[Start of Attachment]

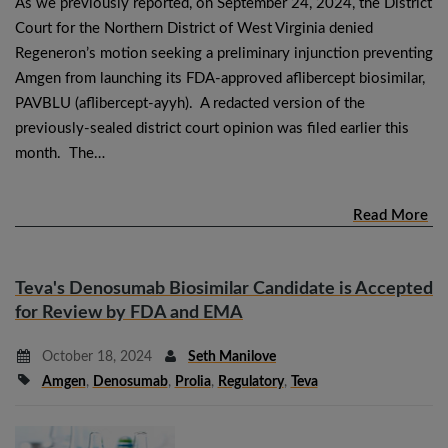
As we previously reported, on September 24, 2024, the District
Court for the Northern District of West Virginia denied
Regeneron’s motion seeking a preliminary injunction preventing
Amgen from launching its FDA-approved aflibercept biosimilar,
PAVBLU (aflibercept-ayyh). A redacted version of the
previously-sealed district court opinion was filed earlier this
month. The…
Read More
Teva's Denosumab Biosimilar Candidate is Accepted
for Review by FDA and EMA
October 18, 2024
Seth Manilove
Amgen
,
Denosumab
,
Prolia
,
Regulatory
,
Teva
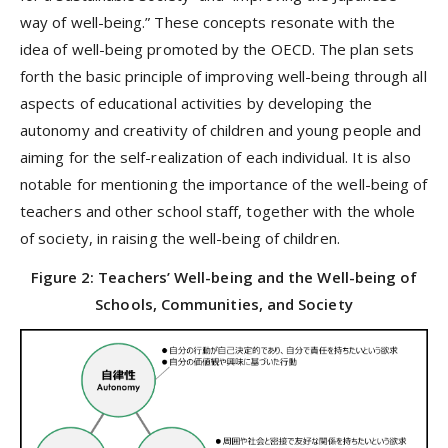
way of well-being.” These concepts resonate with the
idea of well-being promoted by the OECD. The plan sets
forth the basic principle of improving well-being through all
aspects of educational activities by developing the
autonomy and creativity of children and young people and
aiming for the self-realization of each individual. It is also
notable for mentioning the importance of the well-being of
teachers and other school staff, together with the whole
of society, in raising the well-being of children.
Figure 2: Teachers’ Well-being and the Well-being of
Schools, Communities, and Society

[End of Attachment]

● **Directions for this task**: What are the lines above that hold the string "Amgen"? Copy them.

● **Response to the exercise**:
Amgen from launching its FDA-approved aflibercept biosimilar,
Amgen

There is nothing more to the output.